Primitives

Source primitives

Signal generators of various types.

Sink primitives

Primitives that display signals in different ways or write the value of signal samples to files.

Arithmetic primitives

Basic adders, subtracters, multipliers, and amplifiers, for all the standard scalar data types (floating point, complex, fixed-point, and integer).

Nonlinear primitives

Primitives that compute transcendental functions, such as logarithm, cosine, sine, and exponential functions, as well as quantizer and table lookup primitives.

Logic primitives

Primitives that perform Boolean and comparison operations, such as and, or, and greater than.

Control primitives

Primitives that manipulate the flow of tokens, such as commutators and distributors, downsamplers and upsamplers, and forks.

Conversion primitives

Primitives that explicitly accomplish type conversion.

Matrix primitives

Matrix operators such as matrix addition and multiplication.

Signal processing (DSP) primitives

Various signal processing functions such as fixed and adaptive filters of various types.

Filter primitives

Communication primitives

Primitives that are specific to digital communications functions, such as pulse shapers, speech coders, and QAM encoders.

Telecommunication primitives

Touch-tone generators and decoders, channel models, and PCM coders.

Radar primitives

The primitives and modules collected in this library where developed by Karim Khiar from Thomson CSF. They are used by a demonstration named RadarChainProcessing which can be found in MLD Libraries→HOF Domain→Demo. The radar simulation, though five-dimensional, is implemented using SDF, which is a one-dimensional data flow model.

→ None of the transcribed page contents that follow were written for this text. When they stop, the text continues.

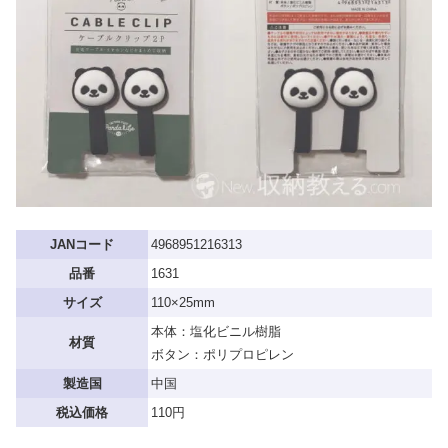
JANコード
4968951216313
品番
1631
サイズ
110×25mm
本体：塩化ビニル樹脂
材質
ボタン：ポリプロピレン
製造国
中国
税込価格
110円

Image processing primitives

Primitives for image and video signal processing.

Neural network primitives

The neural network primitives demonstrate logic functions using classical artificial neurons and McCulloch-Pitts neuron.

Tcl/Tk primitives

Most of the primitives that interface to Tcl appear in libraries that reflect their function. For instance, all the primitives beginning with Tk in the sinks library are actually Tcl primitives derived from TclScript. This is the most generic Tcl primitive with no function on its own. It must have a Tcl script associated with it to make it useful. Please refer to Programming→Using Tcl/Tk in primitives to learn about writing such scripts.